Major Cuthbert Bromley VC (19 September 1878 – 13 August 1915) was an English recipient of the Victoria Cross, the highest and most prestigious award for gallantry in the face of the enemy that can be awarded to British and Commonwealth forces.
Bromley was a captain in the 1st Battalion, The Lancashire Fusiliers, British Army at the time of being awarded the VC for his actions on 25 April 1915, during the landings at W Beach, Gallipoli, Turkey, and during which he was wounded three times.
On the 25th April, 1915, headquarters and three companies of the 1st Battalion, Lancashire Fusiliers in effecting a landing on the Gallipoli Peninsula to the West of Cape Helles, were met by very deadly fire from hidden machine guns, which caused a great number of casualties. The survivors, however, rushed up to and cut the wire entanglements, notwithstanding the terrific fire from the enemy, and after overcoming supreme difficulties, the cliffs were gained and the position maintained. Amongst the many very gallant officers and men engaged in this most hazardous undertaking, Captain Bromley, Serjeant Stubbs, and Corporal Grimshaw have been selected by their comrades as having performed the most signal acts of bravery and devotion to duty.
Bromley was wounded during the W Beach landing, and sustained a bullet injury to the knee on 28 April. He was wounded again during the Battle of Gully Ravine on 28 June, and was evacuated to Egypt to recover. On 13 August 1915, returning to the Gallipoli peninsula aboard the troopship Royal Edward, he was killed when the ship was torpedoed in the Mediterranean between Alexandria and Gallipoli.
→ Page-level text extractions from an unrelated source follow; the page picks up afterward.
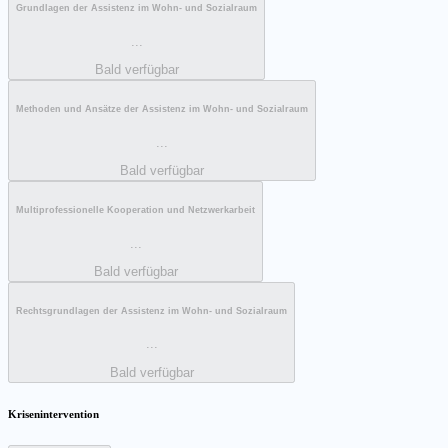
Grundlagen der Assistenz im Wohn- und Sozialraum
...
Bald verfügbar
Methoden und Ansätze der Assistenz im Wohn- und Sozialraum
...
Bald verfügbar
Multiprofessionelle Kooperation und Netzwerkarbeit
...
Bald verfügbar
Rechtsgrundlagen der Assistenz im Wohn- und Sozialraum
...
Bald verfügbar
Krisenintervention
Bromley was promoted to acting Major on 13 June. Due to the illness of his commanding officer, taking command of the regiment in the Battle of Gully Ravine. Major Bromley was one of the six members of the regiment elected for the award, one of the famous “six VC’s before breakfast”. Bromley is remembered in his home town of Seaford on the War Memorial, and on a brass memorial in St. Leonard’s Church.